▸ **Description of the task**:
Supply the number of lines in the data below that hold "sidebar", and let that number be the whole answer.

(The records Opens)

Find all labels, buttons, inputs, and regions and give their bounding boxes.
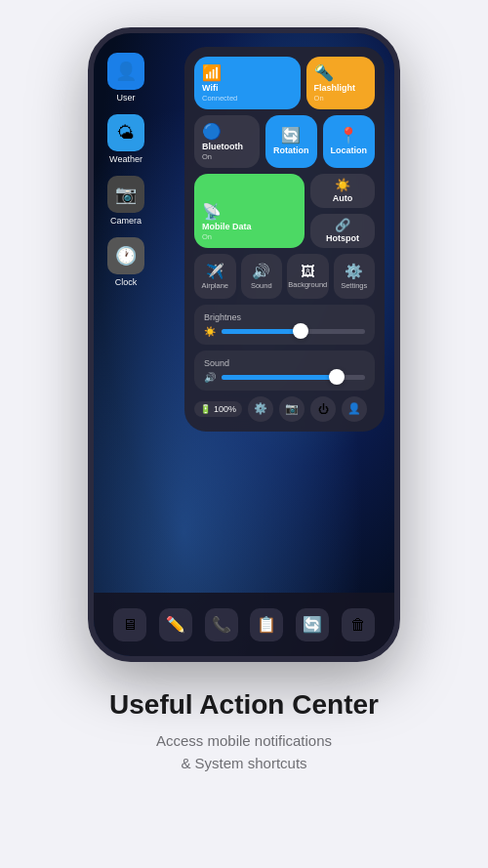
dock-pencil-icon[interactable]: ✏️ — [159, 608, 192, 641]
dock-multitask-icon[interactable]: 🔄 — [296, 608, 329, 641]
app-user[interactable]: 👤 User — [107, 53, 144, 103]
airplane-icon: ✈️ — [206, 263, 224, 280]
sound-slider-label: Sound — [204, 358, 365, 368]
app-icons-column: 👤 User 🌤 Weather 📷 Camera 🕐 Clock — [107, 53, 144, 287]
rotation-icon: 🔄 — [281, 126, 301, 145]
mobile-data-label: Mobile Data — [202, 223, 252, 232]
settings-tile[interactable]: ⚙️ Settings — [334, 254, 376, 299]
status-power-btn[interactable]: ⏻ — [310, 396, 336, 422]
brightness-fill — [222, 329, 301, 334]
control-center-panel: 📶 Wifi Connected 🔦 Flashlight On 🔵 Bluet… — [184, 47, 385, 432]
bluetooth-icon: 🔵 — [202, 122, 222, 141]
brightness-sun-icon: ☀️ — [204, 326, 216, 337]
rotation-tile[interactable]: 🔄 Rotation — [265, 115, 317, 168]
status-settings-btn[interactable]: ⚙️ — [248, 396, 273, 422]
page-title: Useful Action Center — [109, 689, 379, 721]
auto-icon: ☀️ — [335, 178, 350, 192]
settings-icon: ⚙️ — [345, 263, 363, 280]
user-label: User — [116, 93, 135, 103]
phone-shell: 👤 User 🌤 Weather 📷 Camera 🕐 Clock 📶 Wifi… — [88, 27, 400, 662]
rotation-label: Rotation — [273, 146, 309, 156]
background-label: Background — [288, 280, 327, 289]
sound-track[interactable] — [222, 375, 365, 380]
background-tile[interactable]: 🖼 Background — [287, 254, 329, 299]
phone-dock: 🖥 ✏️ 📞 📋 🔄 🗑 — [94, 593, 394, 656]
wifi-tile[interactable]: 📶 Wifi Connected — [194, 57, 301, 109]
mobile-data-sub: On — [202, 232, 212, 241]
brightness-track[interactable] — [222, 329, 365, 334]
dock-finder-icon[interactable]: 🖥 — [113, 608, 146, 641]
cc-row-1: 📶 Wifi Connected 🔦 Flashlight On — [194, 57, 375, 109]
app-weather[interactable]: 🌤 Weather — [107, 114, 144, 164]
cc-row-4: ✈️ Airplane 🔊 Sound 🖼 Background ⚙️ Sett… — [194, 254, 375, 299]
status-user-btn[interactable]: 👤 — [342, 396, 367, 422]
hotspot-tile[interactable]: 🔗 Hotspot — [310, 214, 375, 248]
app-camera[interactable]: 📷 Camera — [107, 176, 144, 226]
weather-icon: 🌤 — [107, 114, 144, 151]
wifi-sub: Connected — [202, 94, 237, 103]
bluetooth-sub: On — [202, 152, 212, 161]
flashlight-sub: On — [314, 94, 324, 103]
sound-icon: 🔊 — [252, 263, 270, 280]
flashlight-icon: 🔦 — [314, 63, 334, 82]
settings-label: Settings — [341, 281, 367, 290]
mobile-data-icon: 📡 — [202, 202, 222, 221]
flashlight-label: Flashlight — [314, 84, 356, 94]
cc-row-2: 🔵 Bluetooth On 🔄 Rotation 📍 Location — [194, 115, 375, 168]
location-tile[interactable]: 📍 Location — [323, 115, 376, 168]
bluetooth-label: Bluetooth — [202, 143, 243, 152]
weather-label: Weather — [109, 154, 142, 164]
auto-label: Auto — [333, 194, 353, 204]
airplane-label: Airplane — [201, 281, 228, 290]
battery-badge: 🔋 100% — [194, 401, 242, 417]
background-icon: 🖼 — [301, 263, 315, 279]
brightness-slider-section: Brightnes ☀️ — [194, 305, 375, 345]
cc-row-3: 📡 Mobile Data On ☀️ Auto 🔗 Hotspot — [194, 174, 375, 248]
mobile-data-tile[interactable]: 📡 Mobile Data On — [194, 174, 305, 248]
camera-label: Camera — [110, 216, 142, 226]
battery-pct: 100% — [214, 404, 236, 414]
clock-icon: 🕐 — [107, 237, 144, 274]
sound-slider-section: Sound 🔊 — [194, 351, 375, 391]
sound-label: Sound — [251, 281, 272, 290]
dock-trash-icon[interactable]: 🗑 — [342, 608, 375, 641]
airplane-tile[interactable]: ✈️ Airplane — [194, 254, 236, 299]
wifi-label: Wifi — [202, 84, 218, 94]
page-heading: Useful Action Center Access mobile notif… — [80, 689, 408, 804]
sound-speaker-icon: 🔊 — [204, 372, 216, 383]
dock-notes-icon[interactable]: 📋 — [250, 608, 283, 641]
page-subtitle: Access mobile notifications& System shor… — [109, 730, 379, 774]
flashlight-tile[interactable]: 🔦 Flashlight On — [306, 57, 375, 109]
camera-icon: 📷 — [107, 176, 144, 213]
cc-status-bar: 🔋 100% ⚙️ 📷 ⏻ 👤 — [194, 396, 375, 422]
brightness-label: Brightnes — [204, 312, 365, 322]
status-camera-btn[interactable]: 📷 — [279, 396, 305, 422]
auto-tile[interactable]: ☀️ Auto — [310, 174, 375, 208]
brightness-thumb[interactable] — [293, 323, 308, 339]
sound-thumb[interactable] — [329, 369, 345, 385]
sound-tile[interactable]: 🔊 Sound — [241, 254, 283, 299]
wifi-icon: 📶 — [202, 63, 222, 82]
clock-label: Clock — [115, 277, 138, 287]
hotspot-label: Hotspot — [326, 234, 359, 244]
user-icon: 👤 — [107, 53, 144, 90]
location-icon: 📍 — [339, 126, 358, 145]
hotspot-icon: 🔗 — [335, 218, 350, 232]
location-label: Location — [331, 146, 368, 156]
app-clock[interactable]: 🕐 Clock — [107, 237, 144, 287]
bluetooth-tile[interactable]: 🔵 Bluetooth On — [194, 115, 260, 168]
sound-fill — [222, 375, 337, 380]
dock-phone-icon[interactable]: 📞 — [205, 608, 238, 641]
battery-icon: 🔋 — [200, 404, 211, 414]
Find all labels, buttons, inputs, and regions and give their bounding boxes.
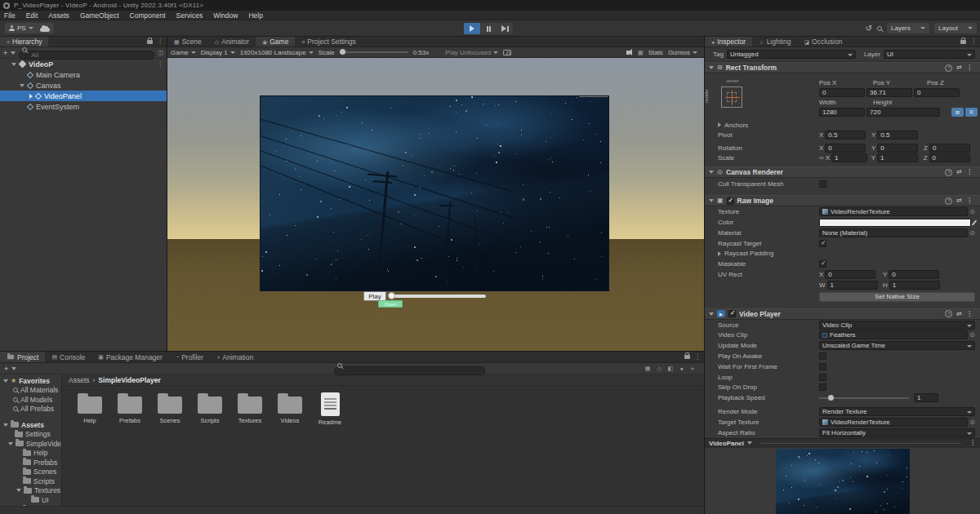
maskable-checkbox[interactable] bbox=[819, 260, 826, 268]
object-picker-icon[interactable]: ⊙ bbox=[969, 331, 975, 339]
object-picker-icon[interactable]: ⊙ bbox=[969, 208, 975, 215]
render-mode-dropdown[interactable]: Render Texture bbox=[819, 407, 975, 416]
resolution-dropdown[interactable]: 1920x1080 Landscape bbox=[240, 49, 314, 56]
foldout-open-icon[interactable] bbox=[709, 312, 714, 316]
foldout-open-icon[interactable] bbox=[20, 84, 24, 87]
tree-item-scenes[interactable]: Scenes bbox=[0, 467, 61, 477]
play-focus-dropdown[interactable]: Play Unfocused bbox=[445, 49, 498, 56]
kebab-menu-icon[interactable]: ⋮ bbox=[157, 38, 163, 45]
preview-resize-grip[interactable] bbox=[760, 443, 961, 444]
menu-edit[interactable]: Edit bbox=[26, 11, 38, 20]
scale-x-field[interactable]: 1 bbox=[831, 153, 867, 162]
cull-transparent-mesh-checkbox[interactable] bbox=[819, 180, 826, 188]
gizmos-dropdown[interactable]: Gizmos bbox=[668, 49, 697, 56]
video-progress-handle[interactable] bbox=[388, 292, 395, 299]
help-icon[interactable]: ? bbox=[945, 310, 952, 317]
menu-window[interactable]: Window bbox=[213, 11, 238, 20]
account-dropdown[interactable]: PS bbox=[5, 23, 38, 33]
video-clip-object-field[interactable]: Feathers bbox=[819, 330, 968, 339]
screenshot-icon[interactable] bbox=[503, 50, 511, 55]
help-icon[interactable]: ? bbox=[945, 197, 952, 205]
hierarchy-item-canvas[interactable]: Canvas bbox=[0, 80, 167, 91]
pivot-y-field[interactable]: 0.5 bbox=[877, 131, 918, 140]
tag-dropdown[interactable]: Untagged bbox=[727, 50, 856, 59]
uv-h-field[interactable]: 1 bbox=[889, 281, 940, 290]
video-player-enabled-checkbox[interactable] bbox=[728, 310, 736, 317]
tab-game[interactable]: ◉Game bbox=[256, 37, 295, 47]
pos-y-field[interactable]: 36.71 bbox=[866, 88, 912, 97]
vsync-icon[interactable]: ▦ bbox=[638, 50, 644, 55]
uv-w-field[interactable]: 1 bbox=[827, 281, 878, 290]
asset-folder-scripts[interactable]: Scripts bbox=[190, 391, 229, 424]
pos-x-field[interactable]: 0 bbox=[819, 88, 865, 97]
pause-button[interactable] bbox=[480, 23, 497, 34]
height-field[interactable]: 720 bbox=[866, 108, 940, 117]
search-icon[interactable] bbox=[877, 26, 882, 31]
asset-folder-prefabs[interactable]: Prefabs bbox=[110, 391, 149, 424]
menu-services[interactable]: Services bbox=[176, 11, 203, 20]
search-by-type-icon[interactable]: ▦ bbox=[645, 366, 651, 371]
asset-folder-help[interactable]: Help bbox=[70, 391, 109, 424]
kebab-menu-icon[interactable]: ⋮ bbox=[694, 354, 701, 361]
stats-button[interactable]: Stats bbox=[648, 49, 663, 56]
asset-file-readme[interactable]: Readme bbox=[310, 391, 350, 426]
foldout-closed-icon[interactable] bbox=[29, 94, 33, 99]
eyedropper-icon[interactable] bbox=[972, 219, 978, 225]
blueprint-mode-button[interactable]: ⊞ bbox=[951, 108, 964, 117]
width-field[interactable]: 1280 bbox=[819, 108, 865, 117]
close-button[interactable]: Close bbox=[579, 95, 608, 97]
tab-inspector[interactable]: ●Inspector bbox=[705, 37, 752, 47]
menu-file[interactable]: File bbox=[4, 11, 16, 20]
kebab-menu-icon[interactable]: ⋮ bbox=[966, 311, 973, 317]
hierarchy-search-input[interactable] bbox=[19, 51, 154, 60]
raw-edit-mode-button[interactable]: R bbox=[965, 108, 978, 117]
add-asset-button[interactable]: + bbox=[4, 365, 8, 373]
tree-item-ui[interactable]: UI bbox=[0, 495, 61, 505]
layout-dropdown[interactable]: Layout bbox=[934, 23, 977, 33]
menu-assets[interactable]: Assets bbox=[48, 11, 69, 20]
tree-item-settings[interactable]: Settings bbox=[0, 430, 61, 440]
tab-occlusion[interactable]: ◪Occlusion bbox=[797, 37, 849, 47]
tab-package-manager[interactable]: ▣Package Manager bbox=[91, 352, 169, 362]
object-picker-icon[interactable]: ⊙ bbox=[969, 229, 975, 237]
target-texture-object-field[interactable]: VideoRenderTexture bbox=[819, 418, 968, 427]
help-icon[interactable]: ? bbox=[945, 64, 952, 72]
material-object-field[interactable]: None (Material) bbox=[819, 228, 968, 237]
hierarchy-item-main-camera[interactable]: Main Camera bbox=[0, 69, 167, 80]
playback-speed-slider[interactable] bbox=[819, 397, 909, 399]
rotation-z-field[interactable]: 0 bbox=[929, 144, 970, 153]
tree-item-simplevideoplayer[interactable]: SimpleVideoPlayer bbox=[0, 439, 61, 449]
texture-object-field[interactable]: VideoRenderTexture bbox=[819, 207, 968, 216]
mute-audio-icon[interactable] bbox=[626, 51, 630, 55]
kebab-menu-icon[interactable]: ⋮ bbox=[966, 64, 973, 71]
project-search-input[interactable] bbox=[334, 366, 485, 375]
menu-gameobject[interactable]: GameObject bbox=[80, 11, 119, 20]
menu-help[interactable]: Help bbox=[248, 11, 262, 20]
tree-item-scripts[interactable]: Scripts bbox=[0, 476, 61, 486]
asset-folder-textures[interactable]: Textures bbox=[230, 391, 270, 424]
add-object-button[interactable]: + bbox=[3, 49, 7, 57]
hierarchy-item-scene[interactable]: VideoP ⋮ bbox=[0, 59, 167, 69]
breadcrumb-assets[interactable]: Assets bbox=[69, 376, 90, 384]
rect-transform-header[interactable]: ⊞ Rect Transform ?⇄⋮ bbox=[705, 62, 980, 73]
tab-scene[interactable]: ▦Scene bbox=[167, 37, 208, 47]
loop-checkbox[interactable] bbox=[819, 374, 826, 381]
undo-history-icon[interactable]: ↺ bbox=[866, 24, 872, 33]
rotation-y-field[interactable]: 0 bbox=[877, 144, 918, 153]
open-button[interactable]: Open bbox=[378, 300, 403, 308]
raycast-padding-row[interactable]: Raycast Padding bbox=[705, 249, 980, 259]
rotation-x-field[interactable]: 0 bbox=[825, 144, 866, 153]
source-dropdown[interactable]: Video Clip bbox=[819, 321, 975, 330]
search-by-label-icon[interactable]: ◇ bbox=[657, 366, 661, 371]
kebab-menu-icon[interactable]: ⋮ bbox=[157, 61, 163, 68]
save-search-icon[interactable]: ◧ bbox=[668, 366, 674, 371]
presets-icon[interactable]: ⇄ bbox=[956, 311, 962, 317]
hierarchy-item-videopanel[interactable]: VideoPanel bbox=[0, 91, 167, 101]
scene-picking-icon[interactable]: ◫ bbox=[158, 50, 163, 55]
lock-icon[interactable] bbox=[960, 40, 966, 44]
game-display-mode-dropdown[interactable]: Game bbox=[171, 49, 196, 56]
help-icon[interactable]: ? bbox=[945, 169, 952, 176]
cloud-services-button[interactable] bbox=[36, 23, 54, 33]
tree-item-help[interactable]: Help bbox=[0, 449, 61, 459]
video-progress-slider[interactable] bbox=[390, 295, 486, 298]
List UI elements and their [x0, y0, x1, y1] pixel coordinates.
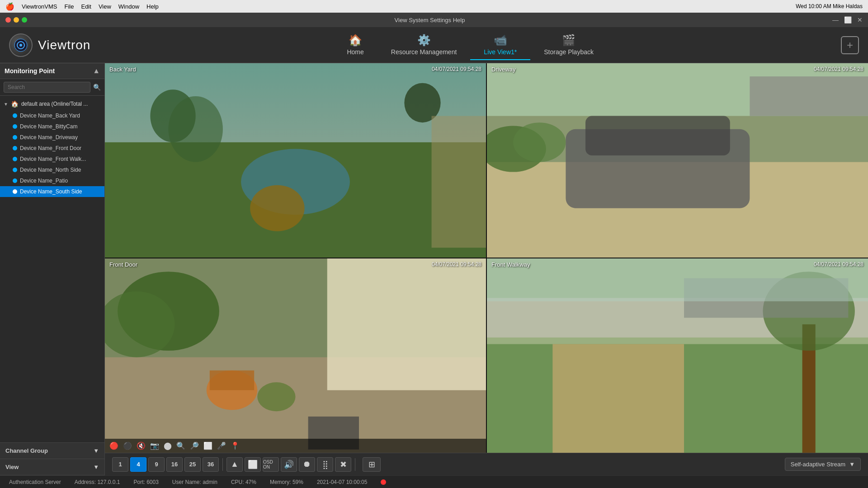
resource-icon: ⚙️	[417, 34, 431, 47]
layout-25-button[interactable]: 25	[184, 457, 201, 472]
maximize-btn[interactable]	[22, 17, 27, 23]
device-name-frontwalk: Device Name_Front Walk...	[20, 156, 86, 162]
stream-label: Self-adaptive Stream	[791, 461, 845, 468]
channel-group-collapse: ▼	[93, 447, 99, 454]
prev-layout-button[interactable]: ▲	[226, 457, 243, 472]
windowed-button[interactable]: ⬜	[245, 457, 261, 472]
ctrl-stop[interactable]: ⚫	[123, 441, 132, 450]
video-cell-frontwalk[interactable]: Front Walkway 04/07/2021 09:54:28	[487, 258, 868, 453]
server-address: Address: 127.0.0.1	[75, 479, 120, 485]
audio-button[interactable]: 🔊	[281, 457, 297, 472]
ctrl-mic[interactable]: 🎤	[217, 441, 226, 450]
menu-file[interactable]: File	[65, 3, 74, 10]
video-cell-driveway[interactable]: Driveway 04/07/2021 09:54:28	[487, 63, 868, 258]
sidebar-bottom-sections: Channel Group ▼ View ▼	[0, 442, 104, 475]
nav-liveview[interactable]: 📹 Live View1*	[470, 30, 530, 60]
menu-window[interactable]: Window	[118, 3, 139, 10]
app-name: ViewtronVMS	[22, 3, 57, 10]
ctrl-location[interactable]: 📍	[231, 441, 240, 450]
monitoring-point-collapse[interactable]: ▲	[93, 67, 100, 75]
ctrl-zoom-out[interactable]: 🔎	[190, 441, 199, 450]
record-button[interactable]: ⏺	[299, 457, 315, 472]
ctrl-fullscreen[interactable]: ⬜	[203, 441, 212, 450]
device-status-dot	[13, 135, 17, 140]
channel-group-section[interactable]: Channel Group ▼	[0, 443, 104, 459]
device-item-northside[interactable]: Device Name_North Side	[0, 164, 104, 175]
view-collapse: ▼	[93, 464, 99, 470]
mac-menubar: 🍎 ViewtronVMS File Edit View Window Help…	[0, 0, 868, 13]
device-item-frontwalk[interactable]: Device Name_Front Walk...	[0, 154, 104, 164]
svg-point-6	[169, 96, 223, 162]
titlebar-restore-icon[interactable]: ⬜	[844, 16, 852, 23]
device-name-backyard: Device Name_Back Yard	[20, 113, 80, 119]
titlebar-min-icon[interactable]: —	[832, 16, 839, 23]
device-item-frontdoor[interactable]: Device Name_Front Door	[0, 143, 104, 154]
close-all-button[interactable]: ✖	[335, 457, 351, 472]
nav-home[interactable]: 🏠 Home	[333, 30, 377, 60]
search-input[interactable]	[4, 82, 90, 93]
titlebar-close-icon[interactable]: ✕	[857, 16, 863, 23]
device-status-dot	[13, 157, 17, 161]
menubar-left: 🍎 ViewtronVMS File Edit View Window Help	[5, 2, 159, 11]
nav-playback[interactable]: 🎬 Storage Playback	[530, 30, 607, 60]
svg-rect-10	[432, 116, 486, 248]
grid-icon: ⣿	[322, 460, 328, 469]
device-item-southside[interactable]: Device Name_South Side	[0, 186, 104, 197]
search-bar: 🔍	[0, 79, 104, 96]
windowed-icon: ⬜	[248, 460, 258, 469]
menu-view[interactable]: View	[99, 3, 111, 10]
video-overlay-frontwalk: Front Walkway 04/07/2021 09:54:28	[487, 258, 868, 271]
bottom-toolbar: 1 4 9 16 25 36 ▲	[105, 453, 868, 475]
user-name: User Name: admin	[172, 479, 217, 485]
device-item-driveway[interactable]: Device Name_Driveway	[0, 132, 104, 143]
video-label-frontdoor: Front Door	[109, 261, 137, 268]
svg-point-18	[513, 122, 566, 162]
layout-16-label: 16	[171, 461, 178, 468]
stream-dropdown[interactable]: Self-adaptive Stream ▼	[785, 458, 861, 471]
add-view-button[interactable]: +	[841, 36, 859, 54]
menu-edit[interactable]: Edit	[81, 3, 91, 10]
layout-1-label: 1	[118, 461, 122, 468]
video-cell-frontdoor[interactable]: Front Door 04/07/2021 09:54:28	[105, 258, 486, 453]
close-btn[interactable]	[5, 17, 11, 23]
nav-resource[interactable]: ⚙️ Resource Management	[377, 30, 471, 60]
svg-point-9	[250, 185, 304, 231]
video-overlay-frontdoor: Front Door 04/07/2021 09:54:28	[105, 258, 486, 271]
ctrl-snapshot[interactable]: 📷	[150, 441, 159, 450]
layout-16-button[interactable]: 16	[166, 457, 183, 472]
root-node-label: default area (Online/Total ...	[21, 101, 88, 107]
sidebar: Monitoring Point ▲ 🔍 ▼ 🏠 default area (O…	[0, 63, 105, 475]
search-icon[interactable]: 🔍	[93, 84, 101, 91]
grid-button[interactable]: ⣿	[317, 457, 333, 472]
osd-button[interactable]: OSD ON	[263, 457, 279, 472]
view-section[interactable]: View ▼	[0, 459, 104, 475]
menu-help[interactable]: Help	[146, 3, 159, 10]
device-status-dot	[13, 146, 17, 150]
device-item-backyard[interactable]: Device Name_Back Yard	[0, 110, 104, 121]
ctrl-zoom-in[interactable]: 🔍	[176, 441, 185, 450]
video-cell-backyard[interactable]: Back Yard 04/07/2021 09:54:28	[105, 63, 486, 258]
close-all-icon: ✖	[340, 460, 347, 469]
memory-usage: Memory: 59%	[270, 479, 303, 485]
app-logo	[9, 33, 33, 57]
video-area: Back Yard 04/07/2021 09:54:28	[105, 63, 868, 475]
layout-4-label: 4	[137, 461, 140, 468]
layout-4-button[interactable]: 4	[130, 457, 146, 472]
ctrl-record[interactable]: 🔴	[109, 441, 118, 450]
layout-manager-icon: ⊞	[368, 460, 375, 469]
layout-9-button[interactable]: 9	[148, 457, 165, 472]
device-item-patio[interactable]: Device Name_Patio	[0, 175, 104, 186]
device-item-bittycam[interactable]: Device Name_BittyCam	[0, 121, 104, 132]
auth-server-label: Authentication Server	[9, 479, 61, 485]
layout-1-button[interactable]: 1	[112, 457, 128, 472]
device-status-dot	[13, 124, 17, 129]
minimize-btn[interactable]	[14, 17, 19, 23]
nav-home-label: Home	[347, 48, 363, 56]
apple-logo[interactable]: 🍎	[5, 2, 14, 11]
layout-manager-button[interactable]: ⊞	[363, 457, 381, 472]
ctrl-fisheye[interactable]: ⬤	[164, 441, 172, 450]
layout-36-button[interactable]: 36	[203, 457, 219, 472]
tree-root-node[interactable]: ▼ 🏠 default area (Online/Total ...	[0, 98, 104, 110]
ctrl-audio[interactable]: 🔇	[137, 441, 146, 450]
logo-text: Viewtron	[38, 38, 90, 52]
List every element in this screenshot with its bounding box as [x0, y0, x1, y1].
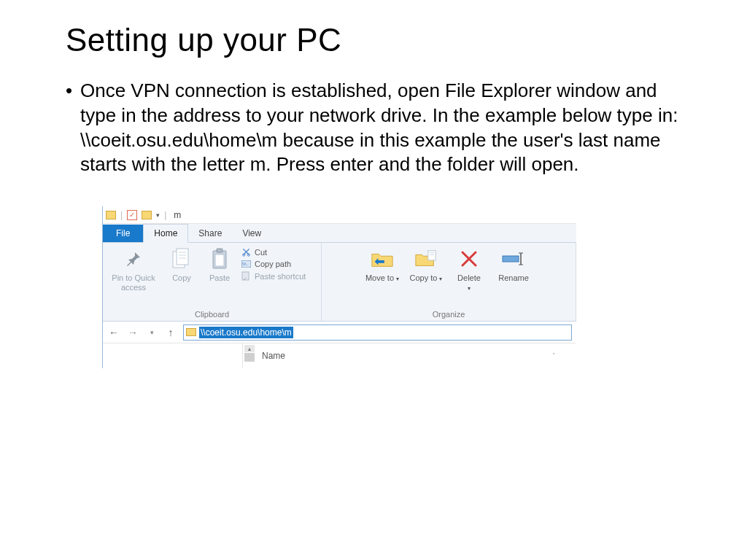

(The records Closes)

▸ **Solved exercise**:
2